To train such a system at scale, the authors built an automated data‑synthesis pipeline that generates diverse video‑question‑clue‑answer triples. The resulting Seeker‑173K dataset contains 173 000 high‑quality tool‑interaction trajectories, each comprising the query, global video metadata, a sequence of tool commands, the retrieved clip tokens, intermediate chain‑of‑thought reasoning, and the final answer. This dataset supports both supervised fine‑tuning (using TDAM) and reinforcement learning (using VTGR).
Extensive experiments on three long‑video benchmarks demonstrate the effectiveness of Video‑o3. On MLVU, Video‑o3 attains 72.1 % accuracy, surpassing the previous best by roughly 6 percentage points. On LVBench it reaches 47.6 % and on Video‑Holmes 46.5 %, both notable improvements over prior state‑of‑the‑art models such as Video‑R1, VideoChat‑R1, and other tool‑augmented baselines. Ablation studies show that removing TDAM drops accuracy by about 4 %, while omitting the trajectory‑guided reward increases the average number of tool calls from 2.3 to 3.8 per question, confirming the importance of both components.
The paper also discusses limitations. The current VideoCrop tool operates at a fixed frame rate and resolution, making it costly for ultra‑high‑definition or high‑frame‑rate videos. The synthetic Seeker‑173K data, while large, may not capture all real‑world complexities, potentially affecting domain transfer. Moreover, the early‑termination behavior is sensitive to the reward hyper‑parameters, requiring careful tuning.

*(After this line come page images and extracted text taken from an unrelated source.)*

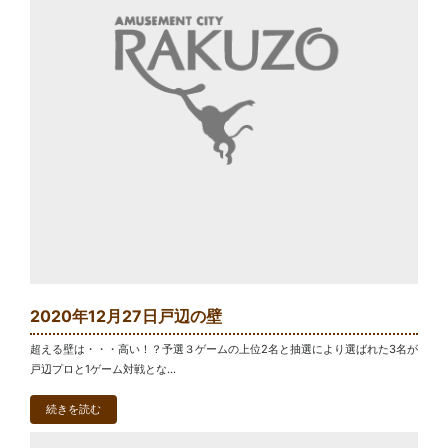
2020年12月27日戸辺の壁
超える壁は・・・高い！？予選３ゲームの上位2名と抽選により選ばれた3名が
戸辺プロと1ゲーム対戦とな...
続きを読む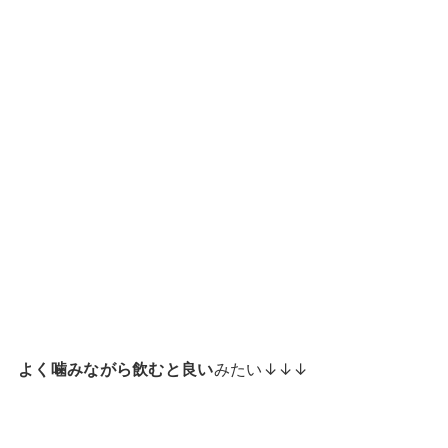
よく噛みながら飲むと良い
みたい↓↓↓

Future work is outlined along three directions: (1) introducing dynamic resolution and frame‑rate adaptation to reduce token cost for high‑quality videos; (2) expanding the training corpus with real‑world, manually annotated long‑video trajectories to improve robustness; and (3) exploring meta‑learning or self‑supervised reward shaping to make the termination policy less dependent on hand‑crafted reward coefficients.
In summary, Video‑o3 presents a novel paradigm where multi‑hop visual evidence gathering and reasoning are tightly interleaved within a single conversational context. By decoupling attention across tasks and incentivizing efficient exploration, it achieves both higher accuracy and lower computational overhead on challenging long‑video understanding tasks, marking a significant step forward for tool‑augmented multimodal AI.